Elu en décembre 2015 pour 5 ans à la présidence du Conseil économique, social et environnemental (CESE), Patrick Bernasconi dirige une entreprise dans le secteur des Travaux publics, dont il a été président de la fédération nationale. A 60 ans, ce fin négociateur qui était vice-président du Medef a pour ambition de redorer l’image du CESE.

 

Quels sont le rôle et le pouvoir du Conseil économique, social et environnemental ?

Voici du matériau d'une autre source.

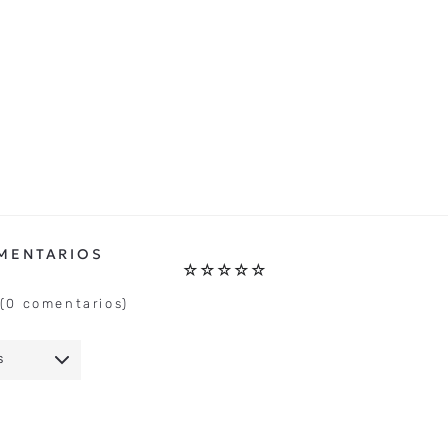
☆
☆
☆
☆
☆
(0 comentarios)
S
IO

Patrick Bernasconi - Rappelons tout d’abord que le CESE est, avec l’Assemblée nationale et le Sénat, la troisième chambre constitutionnelle. Elle a pour rôle d’éclairer les pouvoirs publics et le Parlement en apportant l’opinion de la société civile sur les projets de loi. A travers la cinquantaine d’associations et d’organisations qui composent le CESE avec ses 233 membres dont 47% de femmes, vous y trouvez une vraie représentation de la société civile et une légitimité qui n’est pas toujours perçue. Le CESE intervient soit en amont des lois, soit sur des évaluations de politiques publiques, soit à la suite de pétitions citoyennes. Nous sommes la seule assemblée qui puisse  être saisie par le citoyen et je pense qu’il y a un espace pour le CESE à travailler davantage par ce biais devenu courant pour nos concitoyens. Pour cela nous avons mis en place une mission afin de réfléchir à l’exploitation des pétitions numériques ou la  préemption d’un certain nombre de sujets, sans attendre qu’ils fassent l’objet d’une pétition en règle avec les 500 000 signatures manuscrites exigées aujourd’hui. Autre nouveauté, nous allons travailler en partenariat avec la Cour des comptes sur les évaluations des politiques publiques. Par ailleurs, pour la première fois de l’histoire du CESE, avec l’ensemble des conseillers, nous avons arrêté les orientations stratégiques de la mandature, en souhaitant anticiper davantage les sujets à traiter afin d’être en résonnance avec les attentes des citoyens.

 

Que répondez-vous à ceux qui considèrent le CESE inutile ?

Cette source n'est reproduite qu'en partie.